1/ fig-4 in the above pdf file shows an example of backward compatibility packet exchanges between an upgraded and a legacy edge network, however note that both are single-homed in this example. If the legacy net L is multihomed, everything still works, as (I assume) L still has its prefix injected into the global routing table. However if the upgraded network U is multihomed, the communication with L can only use the address of one of U's providers, right?
(this would be a dis-incentive for U to do upgrading...)

I replace the original question 2/ with the following:

2/ how does six/one handle transient failures?
Take Figure-3 for example: if the link between provider-1 and six/one router fails, since the other end sends to the specific address block of this six/one router (as explained in fig-2), what causes the other end to change the translation to the address belonging to the right- side six/one router?
Or there is some "local repair" done between provider-1 and provider-2?

The paper touched this issue in a super brief way:) in the following 2 paragraphs:

for bilateral case (= both ends are upgraded):

   Active
   packet exchanges can therefore be redirected between the
   providers of a multi-homed edge network only if the resulting
   change in transit addresses is handled in a manner transparent
   to hosts.

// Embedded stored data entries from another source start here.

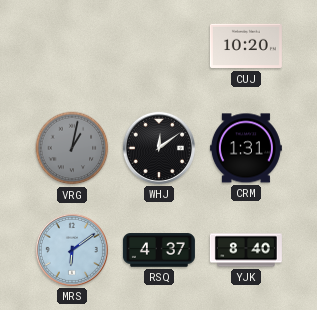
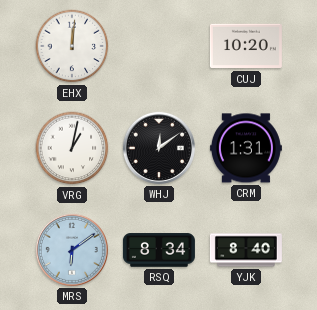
EHX: none -> 12:01
VRG dial: grey -> white
RSQ: 4:37 -> 8:34
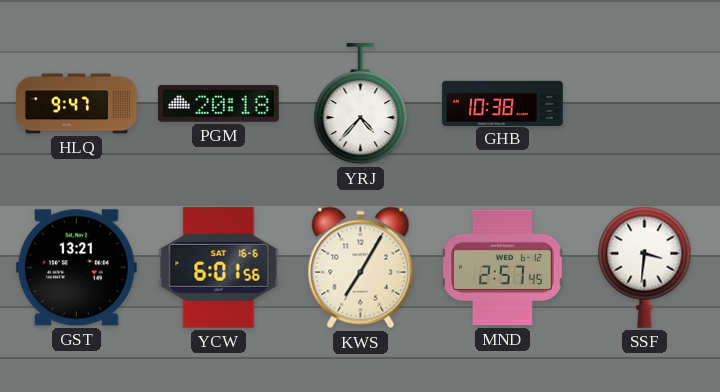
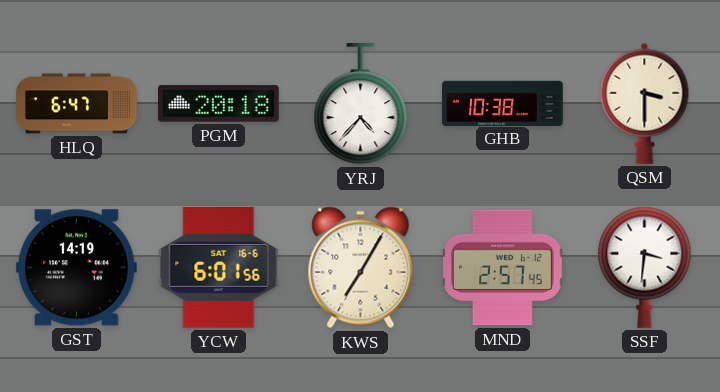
HLQ: 9:47 -> 6:47
QSM: none -> 3:30
GST: 13:21 -> 14:19
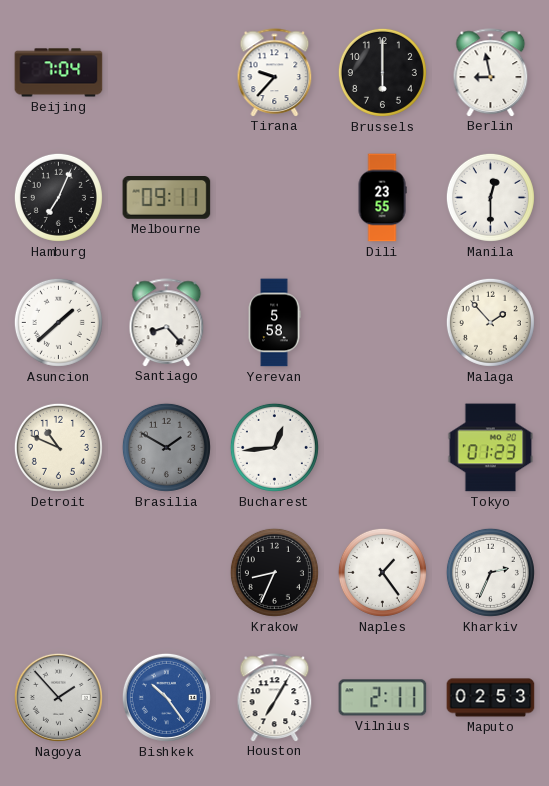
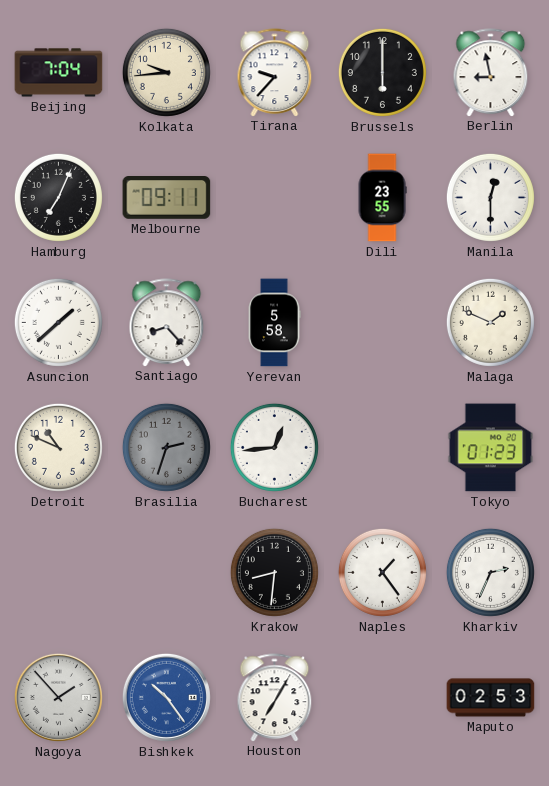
Kolkata: none -> 9:44
Malaga: 1:53 -> 1:49
Brasilia: 1:50 -> 2:33
Krakow: 8:34 -> 8:31
Vilnius: 2:11 -> none
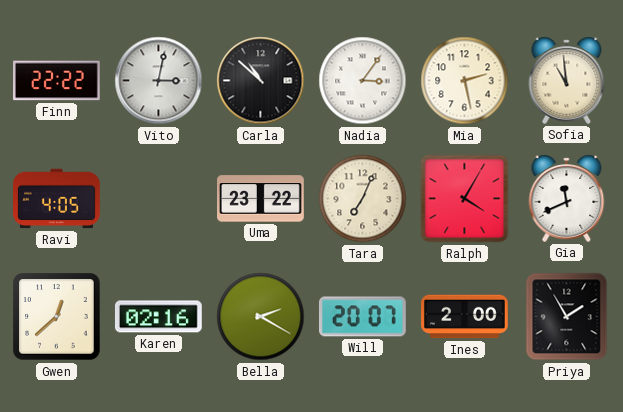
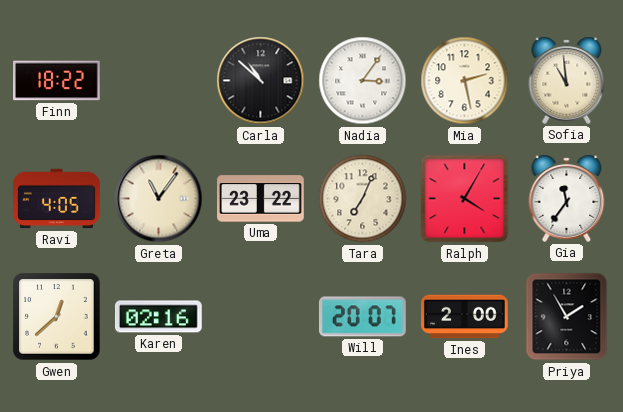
Finn: 22:22 -> 18:22
Vito: 3:02 -> none
Greta: none -> 11:06
Gia: 11:41 -> 11:36
Bella: 2:20 -> none
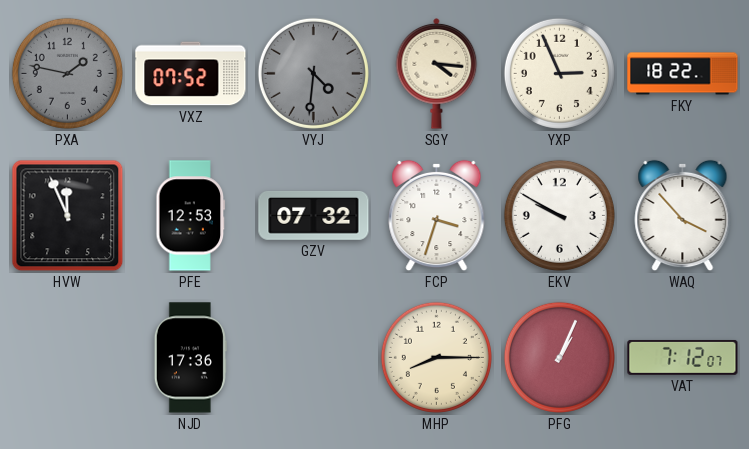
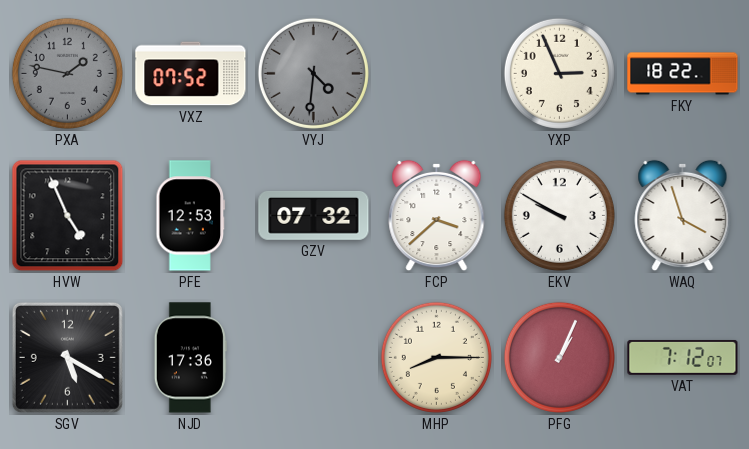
SGY: 4:16 -> none
HVW: 11:56 -> 4:56
FCP: 3:33 -> 3:38
WAQ: 3:53 -> 3:57
SGV: none -> 5:20
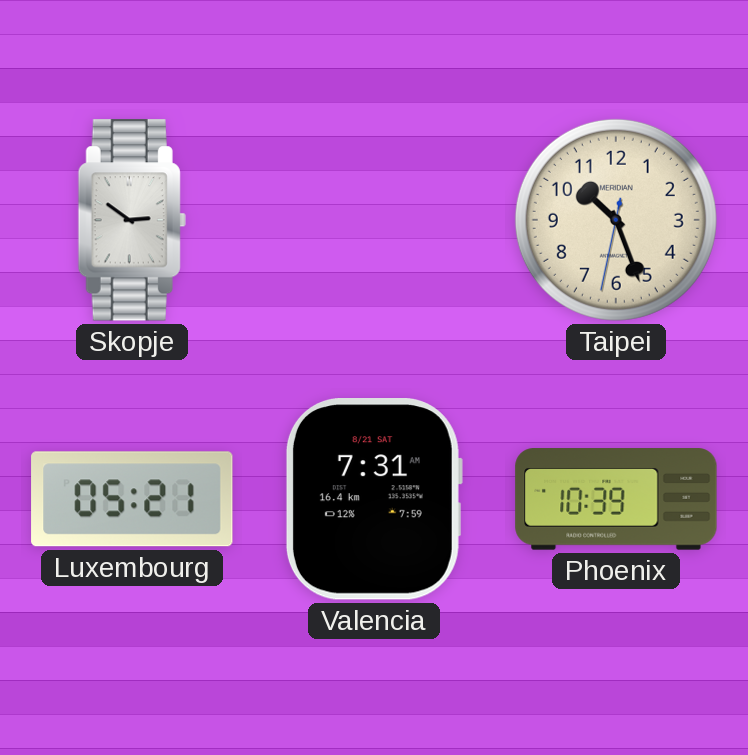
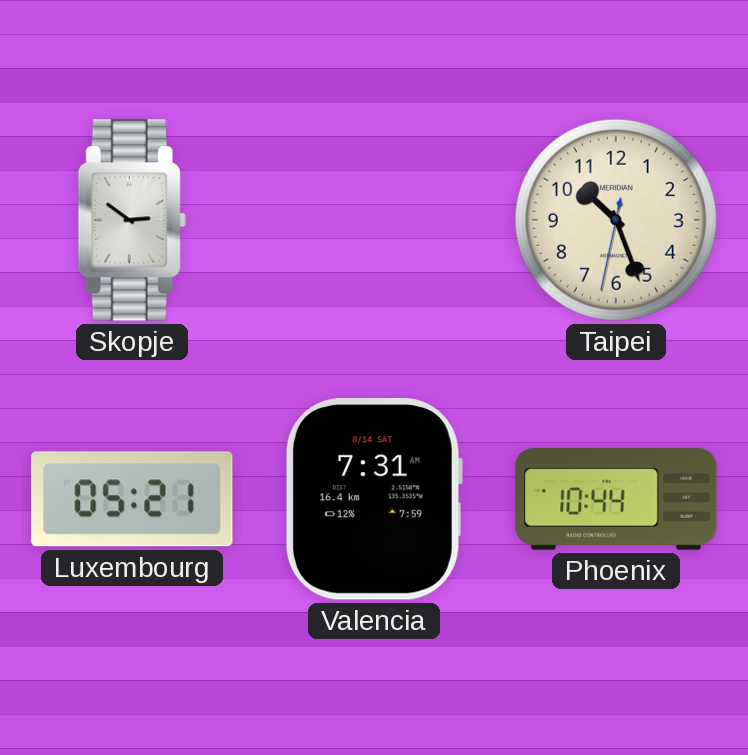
Valencia date: 8/21 SAT -> 8/14 SAT
Phoenix: 10:39 -> 10:44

Bilateral mode achieves this because the rewriting of a
   host’s multiple transit addresses into a single edge address
   hides transit address changes from the host.

I agree that rewriting is easily done (this is equivalent to say that, with an encap solution, one can easily encap packets with a different ETR address) the hard question is how a six/one router at the source site border learn about the failure promptly to do the redirection.

For unilateral case (i.e. one end upgraded, one end not)

   Six/One Router
   should permit fast re-establishment of packet exchanges in
   Unilateral mode upon failure of the provider via which they
   used to be routed. Six/One Router achieves this by making the
   providers of a multi-homed edge network responsible for
   connectivity to disjoint and complementary subsets of the
   transit address space, while having all of them provide
   connectivity to the complete remote edge address space.
   Providers back up each other’s routes to remote transit
   addresses.

I don't fully understand exactly what it means by "responsible for connectivity to disjoint and complementary subsets of the transit address space", or how providers "back up each other’s routes to remote transit addresses"..)

3/ the paper shows that six/one deployment is at edge sites--how does this help align cost with incentives?